Loan Think

How lenders can help to alleviate the affordable housing crisis

Rising interest rates and forecasts of a recession are putting a damper on the homebuying frenzy of recent years. As concerning as such projections may be for consumers and lenders, some financial institutions are noting another factor that is having a cooling effect: the availability of housing, particularly affordable housing. 

In many areas of the country, the overall housing supply is a pressing concern, and lenders are in a unique position to observe the effects and contribute to potential solutions. At the start of the 2022 homebuying season, the Federal Home Loan Bank of San Francisco surveyed member financial institutions — banks, credit unions and community development financial institutions — in its tri-state district of Arizona, California and Nevada. Each of these states has experienced a surge in home prices in the past year and is facing a crisis in terms of housing costs.
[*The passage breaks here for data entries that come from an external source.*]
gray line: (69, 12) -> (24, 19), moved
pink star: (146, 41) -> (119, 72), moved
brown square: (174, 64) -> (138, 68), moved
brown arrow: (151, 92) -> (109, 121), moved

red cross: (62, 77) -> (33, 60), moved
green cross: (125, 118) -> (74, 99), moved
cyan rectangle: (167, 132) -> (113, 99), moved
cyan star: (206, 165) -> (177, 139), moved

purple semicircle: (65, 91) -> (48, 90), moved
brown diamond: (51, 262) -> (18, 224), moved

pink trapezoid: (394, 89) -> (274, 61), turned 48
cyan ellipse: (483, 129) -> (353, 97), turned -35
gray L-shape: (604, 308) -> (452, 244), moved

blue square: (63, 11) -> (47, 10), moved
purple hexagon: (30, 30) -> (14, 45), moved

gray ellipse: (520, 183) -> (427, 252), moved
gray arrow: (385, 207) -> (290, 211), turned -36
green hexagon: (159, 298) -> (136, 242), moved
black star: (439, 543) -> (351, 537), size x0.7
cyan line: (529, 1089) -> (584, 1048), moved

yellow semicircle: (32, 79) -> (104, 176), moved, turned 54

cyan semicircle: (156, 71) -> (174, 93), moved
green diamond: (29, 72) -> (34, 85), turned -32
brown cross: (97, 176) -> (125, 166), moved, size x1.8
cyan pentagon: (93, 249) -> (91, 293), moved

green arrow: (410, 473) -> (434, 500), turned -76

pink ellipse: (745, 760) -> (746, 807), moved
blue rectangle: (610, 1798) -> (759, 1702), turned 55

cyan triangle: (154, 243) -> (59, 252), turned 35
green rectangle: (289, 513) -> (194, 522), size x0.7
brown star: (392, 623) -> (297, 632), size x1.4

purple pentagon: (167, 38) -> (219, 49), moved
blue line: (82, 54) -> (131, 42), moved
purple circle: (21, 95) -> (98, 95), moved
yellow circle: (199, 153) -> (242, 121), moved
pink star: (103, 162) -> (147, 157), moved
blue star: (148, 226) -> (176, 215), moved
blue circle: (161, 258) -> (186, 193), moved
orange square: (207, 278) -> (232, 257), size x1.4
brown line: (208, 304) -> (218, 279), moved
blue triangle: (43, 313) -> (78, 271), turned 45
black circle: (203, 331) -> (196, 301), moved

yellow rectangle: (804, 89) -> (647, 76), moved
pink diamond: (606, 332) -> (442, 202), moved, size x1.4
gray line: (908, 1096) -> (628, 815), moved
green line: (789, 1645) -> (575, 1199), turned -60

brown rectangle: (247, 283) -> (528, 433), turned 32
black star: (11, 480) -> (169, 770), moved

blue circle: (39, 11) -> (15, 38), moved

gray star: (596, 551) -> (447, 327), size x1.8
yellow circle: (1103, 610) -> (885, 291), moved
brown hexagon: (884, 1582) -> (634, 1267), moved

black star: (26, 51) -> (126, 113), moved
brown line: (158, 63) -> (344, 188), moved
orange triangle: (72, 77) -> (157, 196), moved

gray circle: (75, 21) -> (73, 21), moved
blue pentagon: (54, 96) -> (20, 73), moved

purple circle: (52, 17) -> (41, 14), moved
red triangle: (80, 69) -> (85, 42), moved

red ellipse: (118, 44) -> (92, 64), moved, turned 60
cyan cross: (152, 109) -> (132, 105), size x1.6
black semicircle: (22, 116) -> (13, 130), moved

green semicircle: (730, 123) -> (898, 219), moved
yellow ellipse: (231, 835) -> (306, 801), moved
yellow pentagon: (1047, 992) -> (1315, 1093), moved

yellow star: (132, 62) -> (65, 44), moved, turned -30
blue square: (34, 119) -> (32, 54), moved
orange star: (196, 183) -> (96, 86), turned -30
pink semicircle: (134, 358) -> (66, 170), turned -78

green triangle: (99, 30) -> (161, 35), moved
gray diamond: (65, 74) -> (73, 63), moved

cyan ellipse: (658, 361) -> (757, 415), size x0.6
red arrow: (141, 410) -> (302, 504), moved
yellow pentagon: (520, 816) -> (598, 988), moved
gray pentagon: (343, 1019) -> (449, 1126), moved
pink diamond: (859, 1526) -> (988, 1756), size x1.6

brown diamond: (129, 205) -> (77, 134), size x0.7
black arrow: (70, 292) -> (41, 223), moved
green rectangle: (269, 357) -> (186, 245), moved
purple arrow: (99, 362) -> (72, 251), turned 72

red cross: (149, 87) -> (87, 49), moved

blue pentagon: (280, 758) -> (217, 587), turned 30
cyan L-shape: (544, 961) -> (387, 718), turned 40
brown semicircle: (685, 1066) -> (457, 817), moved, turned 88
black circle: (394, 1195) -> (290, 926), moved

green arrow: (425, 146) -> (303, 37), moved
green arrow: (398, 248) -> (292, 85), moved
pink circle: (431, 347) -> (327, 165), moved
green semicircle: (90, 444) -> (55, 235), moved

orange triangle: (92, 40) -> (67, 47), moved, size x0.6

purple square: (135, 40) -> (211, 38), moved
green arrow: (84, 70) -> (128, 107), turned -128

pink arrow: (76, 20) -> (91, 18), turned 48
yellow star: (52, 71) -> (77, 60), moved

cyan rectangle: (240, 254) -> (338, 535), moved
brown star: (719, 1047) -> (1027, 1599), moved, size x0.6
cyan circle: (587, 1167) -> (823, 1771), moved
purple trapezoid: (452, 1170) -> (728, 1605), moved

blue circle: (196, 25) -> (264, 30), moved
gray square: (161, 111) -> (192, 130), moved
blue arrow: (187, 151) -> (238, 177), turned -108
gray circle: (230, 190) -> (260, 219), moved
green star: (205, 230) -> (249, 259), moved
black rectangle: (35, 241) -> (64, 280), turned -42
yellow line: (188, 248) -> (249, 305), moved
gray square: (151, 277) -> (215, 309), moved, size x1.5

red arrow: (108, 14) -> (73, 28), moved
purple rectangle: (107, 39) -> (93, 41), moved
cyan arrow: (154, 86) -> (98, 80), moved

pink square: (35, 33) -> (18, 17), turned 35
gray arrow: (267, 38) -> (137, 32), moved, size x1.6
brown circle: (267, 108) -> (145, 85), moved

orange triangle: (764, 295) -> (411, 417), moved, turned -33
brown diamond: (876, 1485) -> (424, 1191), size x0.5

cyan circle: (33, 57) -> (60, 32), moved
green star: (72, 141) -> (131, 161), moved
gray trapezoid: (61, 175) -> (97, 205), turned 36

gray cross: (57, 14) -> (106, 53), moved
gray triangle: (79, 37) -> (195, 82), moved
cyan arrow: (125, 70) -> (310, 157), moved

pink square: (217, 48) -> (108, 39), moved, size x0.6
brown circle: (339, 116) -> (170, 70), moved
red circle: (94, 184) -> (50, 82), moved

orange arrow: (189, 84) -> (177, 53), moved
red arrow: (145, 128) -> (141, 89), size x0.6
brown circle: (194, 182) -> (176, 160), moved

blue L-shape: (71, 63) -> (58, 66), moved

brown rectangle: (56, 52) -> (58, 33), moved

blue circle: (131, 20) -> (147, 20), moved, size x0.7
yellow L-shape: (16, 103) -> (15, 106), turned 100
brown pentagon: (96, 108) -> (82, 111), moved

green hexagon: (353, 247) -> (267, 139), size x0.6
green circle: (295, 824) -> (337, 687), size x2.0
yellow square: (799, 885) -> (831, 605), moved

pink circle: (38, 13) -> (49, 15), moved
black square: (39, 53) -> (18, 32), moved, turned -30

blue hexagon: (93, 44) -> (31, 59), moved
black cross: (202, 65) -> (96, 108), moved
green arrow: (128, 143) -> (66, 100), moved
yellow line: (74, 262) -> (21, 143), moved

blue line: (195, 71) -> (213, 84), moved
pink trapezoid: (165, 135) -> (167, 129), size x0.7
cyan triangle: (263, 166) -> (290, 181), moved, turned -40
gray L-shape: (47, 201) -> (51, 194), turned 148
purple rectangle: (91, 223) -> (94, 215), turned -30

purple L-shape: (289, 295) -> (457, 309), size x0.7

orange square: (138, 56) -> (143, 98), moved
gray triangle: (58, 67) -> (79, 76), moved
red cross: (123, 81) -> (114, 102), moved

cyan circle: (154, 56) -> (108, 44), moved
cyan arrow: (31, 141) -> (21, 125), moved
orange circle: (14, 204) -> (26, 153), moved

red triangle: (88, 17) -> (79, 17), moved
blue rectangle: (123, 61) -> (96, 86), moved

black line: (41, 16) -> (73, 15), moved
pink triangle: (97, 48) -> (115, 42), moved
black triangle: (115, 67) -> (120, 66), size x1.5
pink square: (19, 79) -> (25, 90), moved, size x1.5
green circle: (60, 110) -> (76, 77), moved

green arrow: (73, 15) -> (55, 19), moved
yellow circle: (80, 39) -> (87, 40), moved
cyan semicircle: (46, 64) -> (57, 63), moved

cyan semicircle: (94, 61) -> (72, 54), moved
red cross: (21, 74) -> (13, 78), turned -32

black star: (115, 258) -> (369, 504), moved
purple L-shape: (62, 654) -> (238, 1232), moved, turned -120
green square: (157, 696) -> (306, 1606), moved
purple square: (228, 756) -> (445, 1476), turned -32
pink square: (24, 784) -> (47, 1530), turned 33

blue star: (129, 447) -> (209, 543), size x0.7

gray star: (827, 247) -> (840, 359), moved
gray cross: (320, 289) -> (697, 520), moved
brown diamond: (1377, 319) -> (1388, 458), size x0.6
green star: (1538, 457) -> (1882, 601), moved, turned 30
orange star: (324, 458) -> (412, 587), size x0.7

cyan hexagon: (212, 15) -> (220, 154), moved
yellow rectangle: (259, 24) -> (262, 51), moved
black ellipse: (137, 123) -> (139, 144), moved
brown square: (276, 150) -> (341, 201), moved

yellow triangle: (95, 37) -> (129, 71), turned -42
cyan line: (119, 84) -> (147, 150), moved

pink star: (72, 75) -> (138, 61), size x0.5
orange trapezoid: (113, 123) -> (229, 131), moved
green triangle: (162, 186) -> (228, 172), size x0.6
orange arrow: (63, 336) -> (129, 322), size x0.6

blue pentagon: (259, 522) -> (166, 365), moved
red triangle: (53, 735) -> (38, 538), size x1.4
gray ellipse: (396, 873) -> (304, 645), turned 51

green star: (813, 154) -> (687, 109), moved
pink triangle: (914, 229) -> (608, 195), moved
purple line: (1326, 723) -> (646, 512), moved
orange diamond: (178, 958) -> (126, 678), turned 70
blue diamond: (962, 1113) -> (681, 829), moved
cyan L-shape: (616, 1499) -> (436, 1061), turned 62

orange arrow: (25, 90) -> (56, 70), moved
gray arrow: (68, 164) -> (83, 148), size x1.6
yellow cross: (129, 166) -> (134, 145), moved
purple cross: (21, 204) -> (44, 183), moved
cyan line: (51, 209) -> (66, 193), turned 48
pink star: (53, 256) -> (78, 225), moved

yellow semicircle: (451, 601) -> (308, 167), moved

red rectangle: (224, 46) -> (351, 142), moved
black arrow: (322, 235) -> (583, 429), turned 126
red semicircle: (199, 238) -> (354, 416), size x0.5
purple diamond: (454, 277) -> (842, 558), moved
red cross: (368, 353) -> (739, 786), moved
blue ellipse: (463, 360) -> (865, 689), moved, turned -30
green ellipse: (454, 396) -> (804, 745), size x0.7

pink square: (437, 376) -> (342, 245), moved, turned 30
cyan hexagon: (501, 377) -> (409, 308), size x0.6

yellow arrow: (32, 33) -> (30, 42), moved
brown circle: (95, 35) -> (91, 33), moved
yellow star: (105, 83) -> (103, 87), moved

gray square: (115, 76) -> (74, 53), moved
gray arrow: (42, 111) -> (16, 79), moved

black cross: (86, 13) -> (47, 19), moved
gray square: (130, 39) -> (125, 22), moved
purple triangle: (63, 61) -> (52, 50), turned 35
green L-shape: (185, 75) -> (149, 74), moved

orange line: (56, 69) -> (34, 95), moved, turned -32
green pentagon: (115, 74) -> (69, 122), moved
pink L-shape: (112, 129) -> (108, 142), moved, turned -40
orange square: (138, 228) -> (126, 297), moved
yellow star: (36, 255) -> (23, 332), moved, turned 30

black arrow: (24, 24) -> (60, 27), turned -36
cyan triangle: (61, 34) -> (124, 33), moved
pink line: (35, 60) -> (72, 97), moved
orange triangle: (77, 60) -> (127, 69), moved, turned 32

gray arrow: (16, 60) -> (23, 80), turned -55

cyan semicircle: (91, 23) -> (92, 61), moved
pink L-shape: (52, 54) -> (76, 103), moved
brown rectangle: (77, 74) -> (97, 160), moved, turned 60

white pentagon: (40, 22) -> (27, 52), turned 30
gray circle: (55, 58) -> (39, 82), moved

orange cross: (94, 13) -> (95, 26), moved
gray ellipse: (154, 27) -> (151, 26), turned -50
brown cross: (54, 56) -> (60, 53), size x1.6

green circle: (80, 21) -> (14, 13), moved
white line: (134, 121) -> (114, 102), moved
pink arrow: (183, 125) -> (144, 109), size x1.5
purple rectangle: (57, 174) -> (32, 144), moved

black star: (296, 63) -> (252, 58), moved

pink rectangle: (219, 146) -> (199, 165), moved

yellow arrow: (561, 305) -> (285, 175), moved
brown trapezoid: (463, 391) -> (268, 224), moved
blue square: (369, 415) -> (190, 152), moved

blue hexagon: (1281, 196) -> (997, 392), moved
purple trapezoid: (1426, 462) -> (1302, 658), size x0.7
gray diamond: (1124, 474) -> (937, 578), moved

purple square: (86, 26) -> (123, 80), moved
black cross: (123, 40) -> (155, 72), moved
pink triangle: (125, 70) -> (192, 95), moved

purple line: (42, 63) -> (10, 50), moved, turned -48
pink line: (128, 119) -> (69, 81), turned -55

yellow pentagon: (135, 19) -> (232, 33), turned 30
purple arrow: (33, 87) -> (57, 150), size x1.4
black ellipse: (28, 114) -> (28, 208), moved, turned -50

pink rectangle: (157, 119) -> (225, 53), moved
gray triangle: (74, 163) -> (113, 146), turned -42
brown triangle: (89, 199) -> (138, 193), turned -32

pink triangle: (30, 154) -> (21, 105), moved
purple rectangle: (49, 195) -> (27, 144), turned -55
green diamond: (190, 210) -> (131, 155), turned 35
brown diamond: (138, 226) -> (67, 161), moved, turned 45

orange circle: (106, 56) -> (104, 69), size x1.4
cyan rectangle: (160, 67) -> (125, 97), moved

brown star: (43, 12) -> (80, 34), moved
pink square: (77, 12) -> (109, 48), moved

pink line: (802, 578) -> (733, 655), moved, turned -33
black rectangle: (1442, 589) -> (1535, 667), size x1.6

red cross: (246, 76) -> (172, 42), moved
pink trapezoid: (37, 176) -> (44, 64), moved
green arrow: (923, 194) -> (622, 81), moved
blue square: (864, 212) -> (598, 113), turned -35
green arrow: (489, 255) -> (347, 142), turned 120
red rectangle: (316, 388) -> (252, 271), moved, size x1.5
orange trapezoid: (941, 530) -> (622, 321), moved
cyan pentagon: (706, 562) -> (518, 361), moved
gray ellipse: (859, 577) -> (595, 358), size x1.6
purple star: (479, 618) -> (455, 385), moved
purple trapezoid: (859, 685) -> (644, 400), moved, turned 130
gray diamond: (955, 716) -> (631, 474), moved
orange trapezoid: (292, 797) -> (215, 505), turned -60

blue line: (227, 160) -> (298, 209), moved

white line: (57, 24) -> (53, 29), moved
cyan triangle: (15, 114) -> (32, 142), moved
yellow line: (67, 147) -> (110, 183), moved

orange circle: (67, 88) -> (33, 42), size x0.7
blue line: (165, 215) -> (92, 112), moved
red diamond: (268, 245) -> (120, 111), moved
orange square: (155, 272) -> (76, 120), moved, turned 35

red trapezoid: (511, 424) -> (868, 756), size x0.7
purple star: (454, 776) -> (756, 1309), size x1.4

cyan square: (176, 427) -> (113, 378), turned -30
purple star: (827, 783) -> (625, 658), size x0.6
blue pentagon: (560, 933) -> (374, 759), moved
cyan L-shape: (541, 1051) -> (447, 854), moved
Home affordability and availability are top concerns
The survey revealed that 75% of lenders expected homebuying activity to decline in 2022. Among those expecting a slowdown, the vast majority, or 89%, found that homebuyers were being deterred by market availability, while one-third believed that potential buyers were simply being priced out of the market. Among the one-quarter of participants who felt activity would increase, respondents believed that rising interest rates would drive buyers to act before rates increased further. 

Tellingly, 92% of survey participants expected demand for home financing in 2022 would come from repeat buyers. Current homeowners might be upgrading from starter homes, downsizing, or moving to new communities. These purchasers likely have built up some equity in their existing residences and can benefit from the trend of rising prices to roll their profits into a new place. Homeownership is a proven way to build wealth, and those already well situated may be at an advantage in what remains a competitive market.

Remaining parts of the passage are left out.